**DATA TO USE**
= Beginning of Section =

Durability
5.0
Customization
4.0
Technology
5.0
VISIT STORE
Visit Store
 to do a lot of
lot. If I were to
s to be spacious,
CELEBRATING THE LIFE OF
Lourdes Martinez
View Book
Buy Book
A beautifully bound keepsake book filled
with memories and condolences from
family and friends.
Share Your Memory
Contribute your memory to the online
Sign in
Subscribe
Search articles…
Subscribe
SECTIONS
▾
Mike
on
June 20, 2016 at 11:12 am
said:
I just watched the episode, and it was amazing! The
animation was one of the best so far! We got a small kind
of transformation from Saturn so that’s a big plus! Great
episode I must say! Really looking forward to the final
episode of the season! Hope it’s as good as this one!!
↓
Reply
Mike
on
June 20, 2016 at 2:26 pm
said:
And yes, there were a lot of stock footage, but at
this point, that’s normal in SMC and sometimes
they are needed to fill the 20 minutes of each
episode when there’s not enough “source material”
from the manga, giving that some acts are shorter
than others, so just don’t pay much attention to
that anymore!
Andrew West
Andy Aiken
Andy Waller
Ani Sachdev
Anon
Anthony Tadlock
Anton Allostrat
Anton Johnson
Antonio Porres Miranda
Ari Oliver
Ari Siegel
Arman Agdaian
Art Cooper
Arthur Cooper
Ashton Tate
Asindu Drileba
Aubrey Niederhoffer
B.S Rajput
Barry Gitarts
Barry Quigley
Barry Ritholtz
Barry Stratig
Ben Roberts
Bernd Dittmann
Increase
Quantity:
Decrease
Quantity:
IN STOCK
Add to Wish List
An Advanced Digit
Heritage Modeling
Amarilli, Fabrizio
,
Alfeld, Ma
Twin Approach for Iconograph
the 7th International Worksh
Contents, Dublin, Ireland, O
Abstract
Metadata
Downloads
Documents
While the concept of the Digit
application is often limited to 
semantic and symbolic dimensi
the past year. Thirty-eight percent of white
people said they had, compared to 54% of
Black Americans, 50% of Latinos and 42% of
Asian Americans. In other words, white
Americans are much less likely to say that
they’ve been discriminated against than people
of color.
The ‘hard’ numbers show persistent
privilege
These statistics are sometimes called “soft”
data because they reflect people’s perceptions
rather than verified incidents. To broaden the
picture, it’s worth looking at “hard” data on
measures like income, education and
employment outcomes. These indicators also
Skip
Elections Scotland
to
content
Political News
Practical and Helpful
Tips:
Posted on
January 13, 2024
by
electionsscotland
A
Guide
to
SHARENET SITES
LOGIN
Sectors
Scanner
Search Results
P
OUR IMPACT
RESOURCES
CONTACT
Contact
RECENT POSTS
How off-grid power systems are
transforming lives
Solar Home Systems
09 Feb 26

= End of Section =

**INSTRUCTIONS TO FOLLOW**
Scan the records for the word "Barry" and copy every line where it is found.

**ANSWER SPACE**
Barry Gitarts
Barry Quigley
Barry Ritholtz
Barry Stratig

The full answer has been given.